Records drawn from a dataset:
★ ★ ★ ★ ★

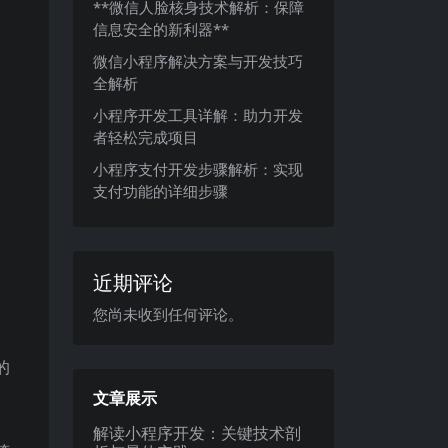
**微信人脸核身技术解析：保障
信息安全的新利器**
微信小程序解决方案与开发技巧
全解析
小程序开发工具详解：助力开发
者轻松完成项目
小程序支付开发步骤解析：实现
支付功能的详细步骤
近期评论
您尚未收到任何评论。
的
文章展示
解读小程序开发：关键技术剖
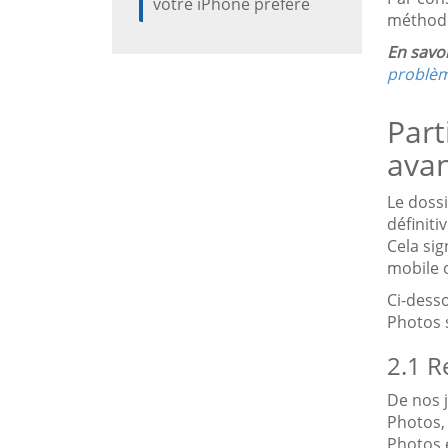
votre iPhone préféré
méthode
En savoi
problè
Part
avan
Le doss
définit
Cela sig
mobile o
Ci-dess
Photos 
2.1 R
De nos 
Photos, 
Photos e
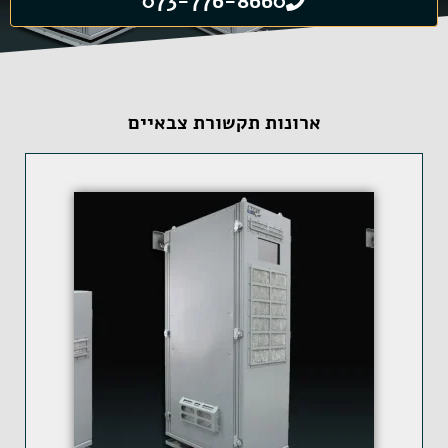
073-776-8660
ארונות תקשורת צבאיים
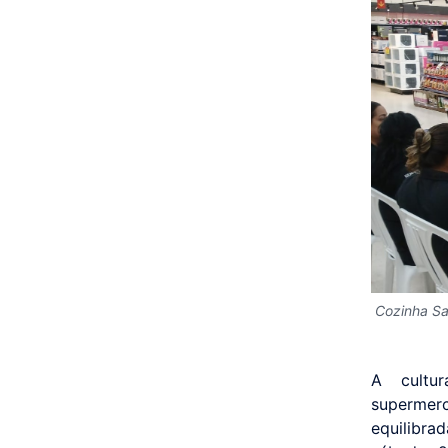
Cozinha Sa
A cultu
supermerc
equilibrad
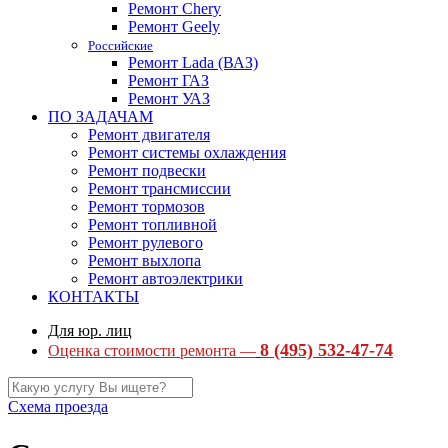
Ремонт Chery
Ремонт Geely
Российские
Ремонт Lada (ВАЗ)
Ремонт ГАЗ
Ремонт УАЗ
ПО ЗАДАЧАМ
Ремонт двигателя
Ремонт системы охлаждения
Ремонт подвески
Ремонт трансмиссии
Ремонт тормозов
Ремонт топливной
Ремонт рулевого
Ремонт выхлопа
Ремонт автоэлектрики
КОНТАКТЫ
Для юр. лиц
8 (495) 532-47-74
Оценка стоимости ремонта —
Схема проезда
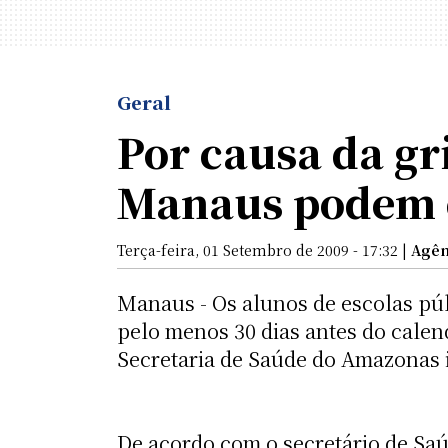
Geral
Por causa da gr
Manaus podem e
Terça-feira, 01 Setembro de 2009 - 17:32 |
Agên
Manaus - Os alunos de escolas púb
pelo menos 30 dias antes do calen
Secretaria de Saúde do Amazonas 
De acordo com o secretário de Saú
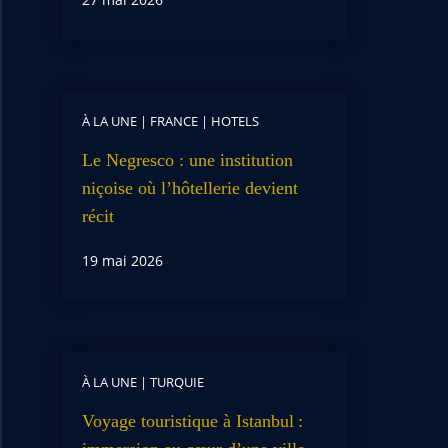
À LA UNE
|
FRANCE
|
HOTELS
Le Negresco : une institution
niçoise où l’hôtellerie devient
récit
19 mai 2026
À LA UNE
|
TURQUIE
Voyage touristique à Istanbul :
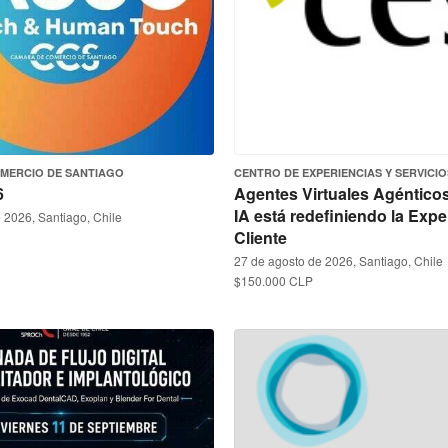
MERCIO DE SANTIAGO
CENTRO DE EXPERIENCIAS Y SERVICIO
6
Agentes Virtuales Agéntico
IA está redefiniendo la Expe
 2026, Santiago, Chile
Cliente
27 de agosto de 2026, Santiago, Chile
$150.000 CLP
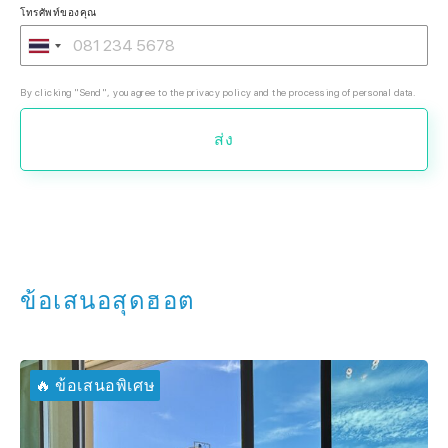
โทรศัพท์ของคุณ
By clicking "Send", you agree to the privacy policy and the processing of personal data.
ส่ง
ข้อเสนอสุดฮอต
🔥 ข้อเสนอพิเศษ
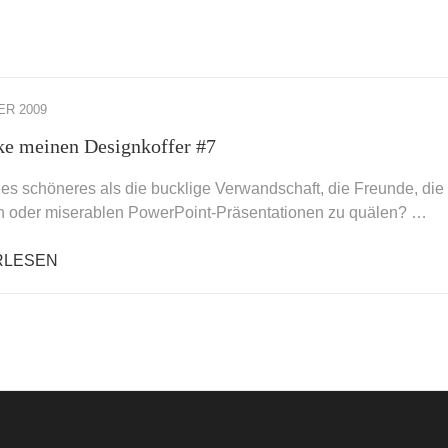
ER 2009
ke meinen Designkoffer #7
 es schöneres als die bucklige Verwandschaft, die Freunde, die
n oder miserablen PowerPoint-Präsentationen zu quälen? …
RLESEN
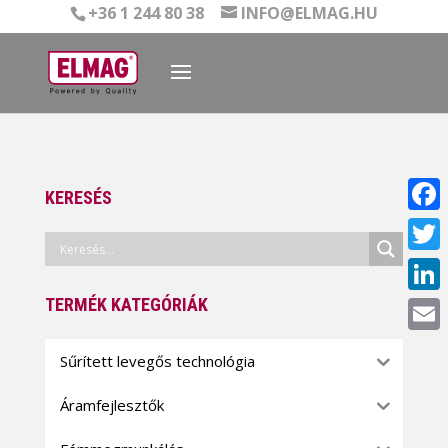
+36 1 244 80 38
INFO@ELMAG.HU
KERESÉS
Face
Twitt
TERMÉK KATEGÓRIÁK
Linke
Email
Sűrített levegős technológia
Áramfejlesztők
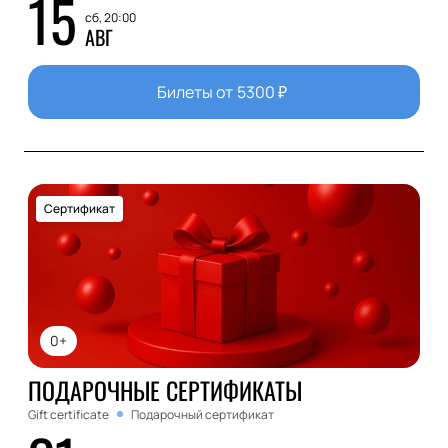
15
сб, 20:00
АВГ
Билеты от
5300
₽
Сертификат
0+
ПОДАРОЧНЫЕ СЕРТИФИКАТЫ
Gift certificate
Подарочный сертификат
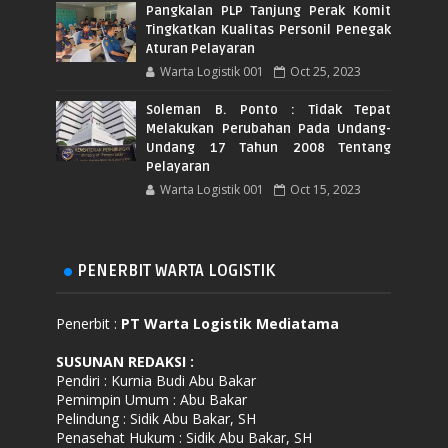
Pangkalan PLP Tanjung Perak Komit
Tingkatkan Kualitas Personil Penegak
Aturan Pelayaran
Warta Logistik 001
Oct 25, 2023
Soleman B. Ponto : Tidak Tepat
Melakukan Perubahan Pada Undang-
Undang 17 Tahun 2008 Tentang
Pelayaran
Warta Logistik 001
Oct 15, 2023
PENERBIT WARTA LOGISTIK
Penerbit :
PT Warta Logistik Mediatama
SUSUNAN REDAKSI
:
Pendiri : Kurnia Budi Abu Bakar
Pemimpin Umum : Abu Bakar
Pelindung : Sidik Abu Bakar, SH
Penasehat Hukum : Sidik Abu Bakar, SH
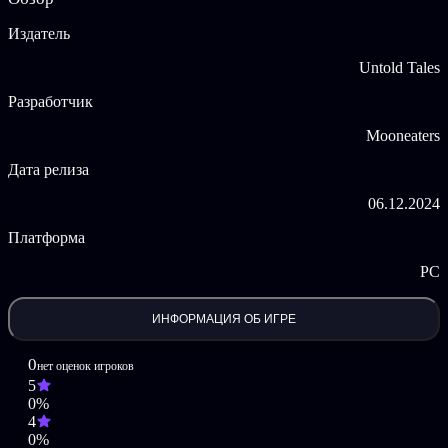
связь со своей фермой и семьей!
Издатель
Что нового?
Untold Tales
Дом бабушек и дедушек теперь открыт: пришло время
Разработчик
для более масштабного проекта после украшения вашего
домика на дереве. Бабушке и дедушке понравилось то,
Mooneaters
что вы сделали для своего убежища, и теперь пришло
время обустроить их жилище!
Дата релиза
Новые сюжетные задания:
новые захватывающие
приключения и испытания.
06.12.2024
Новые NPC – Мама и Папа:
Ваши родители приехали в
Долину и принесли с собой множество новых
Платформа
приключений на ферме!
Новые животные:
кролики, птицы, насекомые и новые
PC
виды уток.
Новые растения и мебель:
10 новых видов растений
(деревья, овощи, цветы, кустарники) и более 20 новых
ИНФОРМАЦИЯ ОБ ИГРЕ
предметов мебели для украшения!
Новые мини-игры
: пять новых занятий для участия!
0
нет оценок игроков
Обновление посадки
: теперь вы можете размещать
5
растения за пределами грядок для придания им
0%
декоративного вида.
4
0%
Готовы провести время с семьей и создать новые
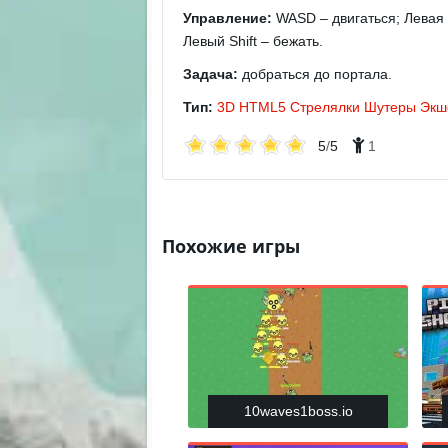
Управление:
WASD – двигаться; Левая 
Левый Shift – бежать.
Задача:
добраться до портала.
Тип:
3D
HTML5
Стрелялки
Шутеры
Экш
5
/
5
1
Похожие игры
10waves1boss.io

★ ★ ★ ★ ★

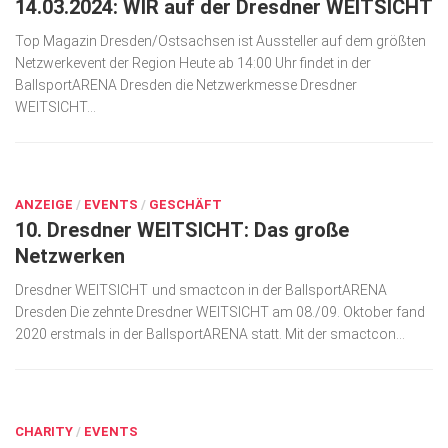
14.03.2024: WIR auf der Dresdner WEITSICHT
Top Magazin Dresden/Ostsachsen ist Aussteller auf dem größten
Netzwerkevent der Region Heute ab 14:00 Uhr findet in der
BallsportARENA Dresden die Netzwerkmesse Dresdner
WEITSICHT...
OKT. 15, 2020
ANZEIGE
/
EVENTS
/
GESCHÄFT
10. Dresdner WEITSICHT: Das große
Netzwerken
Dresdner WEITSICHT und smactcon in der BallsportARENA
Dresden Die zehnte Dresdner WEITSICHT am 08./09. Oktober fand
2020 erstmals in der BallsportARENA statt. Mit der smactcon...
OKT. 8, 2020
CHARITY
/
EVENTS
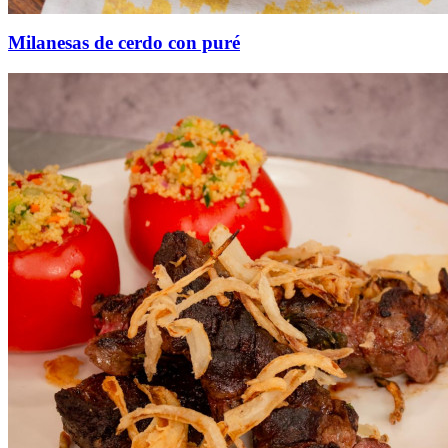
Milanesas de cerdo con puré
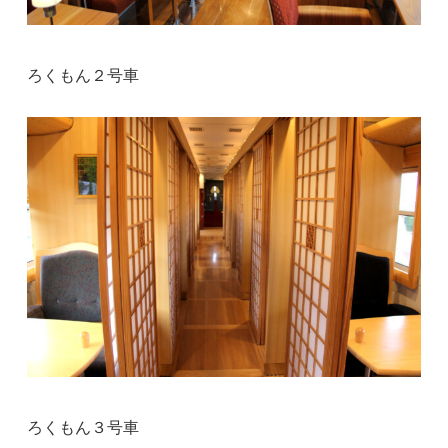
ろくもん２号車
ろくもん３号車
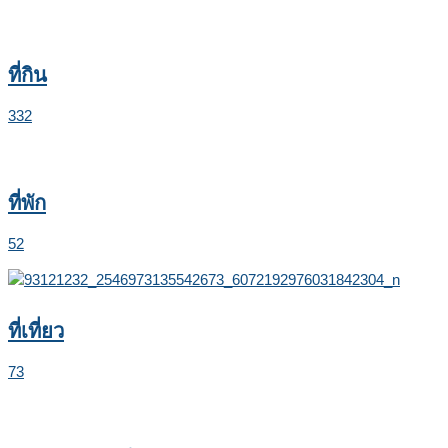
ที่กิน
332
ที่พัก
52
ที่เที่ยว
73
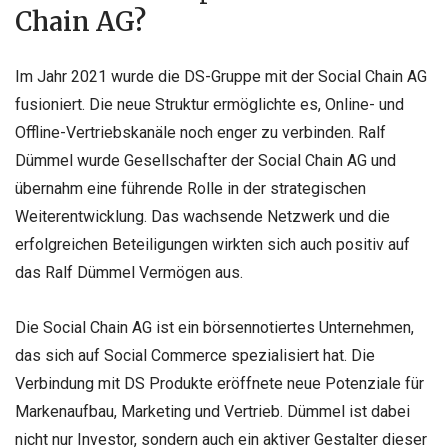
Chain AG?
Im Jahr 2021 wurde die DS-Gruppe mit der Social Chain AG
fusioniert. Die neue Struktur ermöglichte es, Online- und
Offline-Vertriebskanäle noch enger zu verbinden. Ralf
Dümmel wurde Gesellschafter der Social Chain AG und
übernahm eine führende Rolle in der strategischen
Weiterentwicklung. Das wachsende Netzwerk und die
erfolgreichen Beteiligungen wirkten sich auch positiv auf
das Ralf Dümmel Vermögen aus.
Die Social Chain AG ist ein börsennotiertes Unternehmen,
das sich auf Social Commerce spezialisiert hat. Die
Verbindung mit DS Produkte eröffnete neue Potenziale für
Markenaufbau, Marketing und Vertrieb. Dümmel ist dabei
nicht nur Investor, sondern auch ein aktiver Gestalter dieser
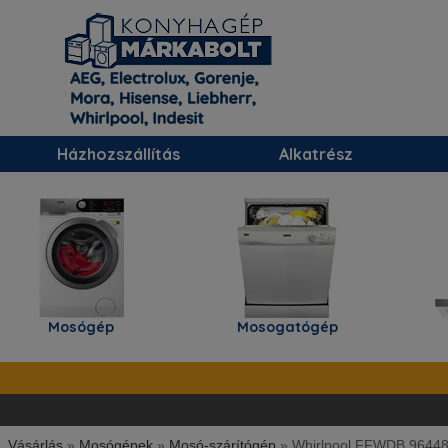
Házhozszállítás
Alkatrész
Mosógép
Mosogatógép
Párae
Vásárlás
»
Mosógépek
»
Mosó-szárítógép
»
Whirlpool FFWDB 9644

★ ★ ★ ★ ★

Task requirements: Would you copy each line of the records that contains "новых"?

Solution below:
Долину и принесли с собой множество новых
10 новых видов растений
(деревья, овощи, цветы, кустарники) и более 20 новых
: пять новых занятий для участия!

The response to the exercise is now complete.